UM OLHO NA TELA, O OUTRO NA RUA

FASHIONTECHS ALIAM A EXPANSÃO TECNOLÓGICA À INOVAÇÃO NO COMÉRCIO PRESENCIAL PARA ATENDER AO PERFIL DO CONSUMIDOR BRASILEIRO

TEXTO MARCELA GUIMARÃES ILUSTRAÇÃO GUILHERME HENRIQUE

Na edição de outubro da GQ Brasil, uma reportagem sobre os desfiles de alta-costura da Dolce&Gabbana contou como a marca se preparava para debutar no mundo dos NFTs (selo que atesta um bem digital único) com a primeira coleção de roupas e acessórios virtuais, de costumes a coroas, que podem ser usados para vestir avatares. Essa estreia aconteceu em um leilão logo depois da publicação da revista e foi um estouro de vendas: US$ 6 milhões, valor recorde para itens de moda no universo cripto.

Omundo da inovação na moda anda borbulhante, com lançamentos como os tênis por realidade aumentada da Gucci ou a coleção de skins (peças virtuais) da Balenciaga para ser usados dentro do jogo "Fortnite". Somando-se a explosão de e-commerce, o uso de big data para caçar tendências e melhorar a logística, os tecidos com matérias-primas alternativas e outros muitos fatores, pode parecer que os próximos Giorgio Armani terão necessariamente um perfil mais parecido com o de Elon Musk. Isso pode vir a ser verdade — mas também vale atentar para o fato de que os grandes inovadores nessa área no Brasil não trazem inovações apenas por meio da tecnologia.

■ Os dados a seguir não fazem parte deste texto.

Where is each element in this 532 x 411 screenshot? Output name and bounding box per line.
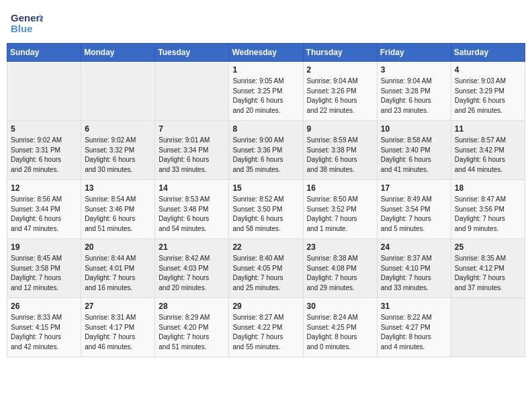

Veja-se o exemplo da Amaro, que se tornou símbolo de e-commerce de moda. Ela nasceu na internet em 2012 com itens de marca própria, decidiu expandir seu leque de produtos e se define como uma retailtech, que opera um ecossistema de lifestyle feminino — vai de saias e itens de decoração às recentes linhas de sexual wellness (de óleos a vibradores). Já faz um tempo que a empresa lançou no mundo físico suas Guide Shops, que funcionam melhor como um mostruário do que aquilo que poderia ser visto na internet. Em 2021, porém, enquanto bastiões de comércio de rua (e de shoppings) potencializaram suas vendas on-line, a marca, que nasceu em formato digital, deu um passo no caminho contrário: abriu 20 lojas físicas, maiores e mais completas, de onde se pode sair com sacolas de fato. “Com a nossa aposta no modelo omnichannel, estamos criando formas de oferecer o melhor da experiência de compra do meio físico e do digital ao mesmo tempo”, diz o CEO Dominique Oliver. Mas isso não contradiz as tendências, em um tempo em que até cidades como Nova York sofrem com o chamado "efeito Amazon", de fechamento em série de lojas de rua? O suíço Oliver afirma que, apesar do aumento da penetração das compras no e-commerce, o brasileiro ainda gosta da experiência de consumo presencial — e ele vai ganhando, cada vez mais, um novo significado. "O varejo físico vai se converter em pontos de conveniência, totalmente integrados ao universo on-line, com a possibilidade de o cliente receber itens em casa, comprar pela rede e retirar nas lojas, ou pagar na hora e levar as sacolas", diz o empreendedor.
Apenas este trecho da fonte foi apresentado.